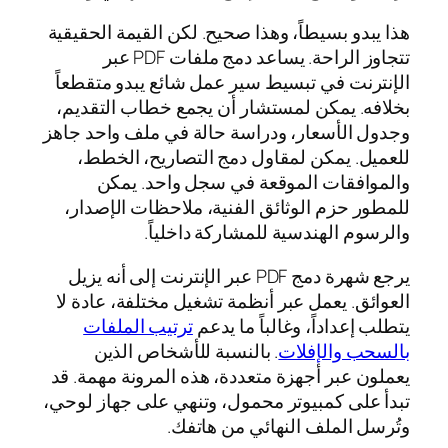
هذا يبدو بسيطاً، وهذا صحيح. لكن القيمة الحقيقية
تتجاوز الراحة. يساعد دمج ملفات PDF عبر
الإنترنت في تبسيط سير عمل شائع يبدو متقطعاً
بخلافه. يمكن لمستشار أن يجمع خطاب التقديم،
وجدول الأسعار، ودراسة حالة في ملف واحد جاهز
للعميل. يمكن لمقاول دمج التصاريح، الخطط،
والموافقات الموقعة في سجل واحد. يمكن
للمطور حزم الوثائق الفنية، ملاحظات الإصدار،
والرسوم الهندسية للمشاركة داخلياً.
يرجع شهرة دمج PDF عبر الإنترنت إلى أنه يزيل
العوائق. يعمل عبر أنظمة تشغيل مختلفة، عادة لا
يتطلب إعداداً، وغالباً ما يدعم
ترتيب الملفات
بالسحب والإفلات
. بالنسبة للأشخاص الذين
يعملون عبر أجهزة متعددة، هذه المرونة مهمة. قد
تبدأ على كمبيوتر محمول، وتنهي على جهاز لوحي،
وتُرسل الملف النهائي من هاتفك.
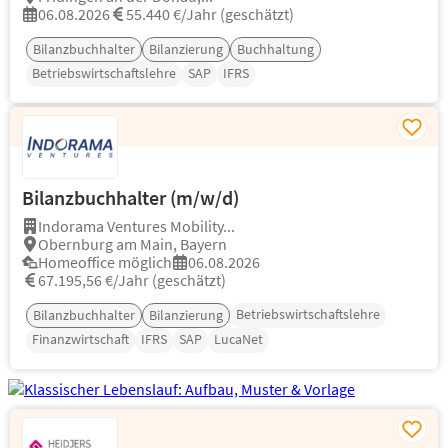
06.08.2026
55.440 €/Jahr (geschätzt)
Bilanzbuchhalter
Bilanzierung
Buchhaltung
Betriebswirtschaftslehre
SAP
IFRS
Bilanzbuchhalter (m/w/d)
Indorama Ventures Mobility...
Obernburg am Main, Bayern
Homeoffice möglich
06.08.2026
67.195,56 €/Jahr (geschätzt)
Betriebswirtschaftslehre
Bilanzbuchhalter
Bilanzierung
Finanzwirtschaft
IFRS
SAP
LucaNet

+---+

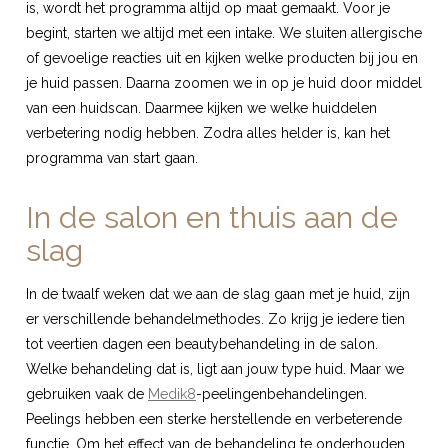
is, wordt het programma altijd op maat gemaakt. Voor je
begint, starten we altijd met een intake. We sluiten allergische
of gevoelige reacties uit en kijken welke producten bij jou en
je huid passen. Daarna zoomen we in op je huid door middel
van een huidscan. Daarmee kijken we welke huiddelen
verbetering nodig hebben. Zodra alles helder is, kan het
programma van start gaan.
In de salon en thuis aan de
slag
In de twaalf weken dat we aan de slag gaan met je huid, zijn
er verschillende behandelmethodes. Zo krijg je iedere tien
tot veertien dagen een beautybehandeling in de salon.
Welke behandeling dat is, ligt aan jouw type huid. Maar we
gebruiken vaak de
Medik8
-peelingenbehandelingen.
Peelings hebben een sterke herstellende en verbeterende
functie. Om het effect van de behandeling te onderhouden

+---+

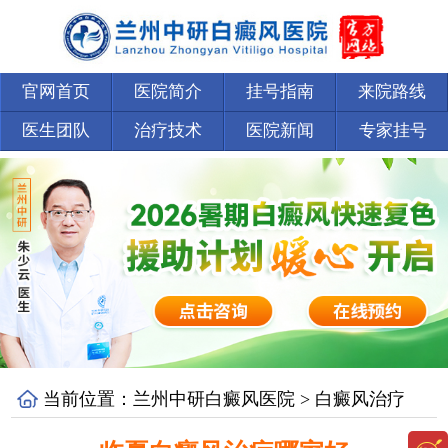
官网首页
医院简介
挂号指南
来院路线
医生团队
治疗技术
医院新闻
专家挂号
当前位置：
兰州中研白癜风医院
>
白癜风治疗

+---+

* **Requirement**
A verbatim transcription is needed of the lines above, starting at the line with "بخلافه. يمكن لمستشار أن يجمع خطاب التقديم،" and ending at the line with "يرجع شهرة دمج PDF عبر الإنترنت إلى أنه يزيل", both included, and of nothing else.

* **Exercise answer**
بخلافه. يمكن لمستشار أن يجمع خطاب التقديم،
وجدول الأسعار، ودراسة حالة في ملف واحد جاهز
للعميل. يمكن لمقاول دمج التصاريح، الخطط،
والموافقات الموقعة في سجل واحد. يمكن
للمطور حزم الوثائق الفنية، ملاحظات الإصدار،
والرسوم الهندسية للمشاركة داخلياً.
يرجع شهرة دمج PDF عبر الإنترنت إلى أنه يزيل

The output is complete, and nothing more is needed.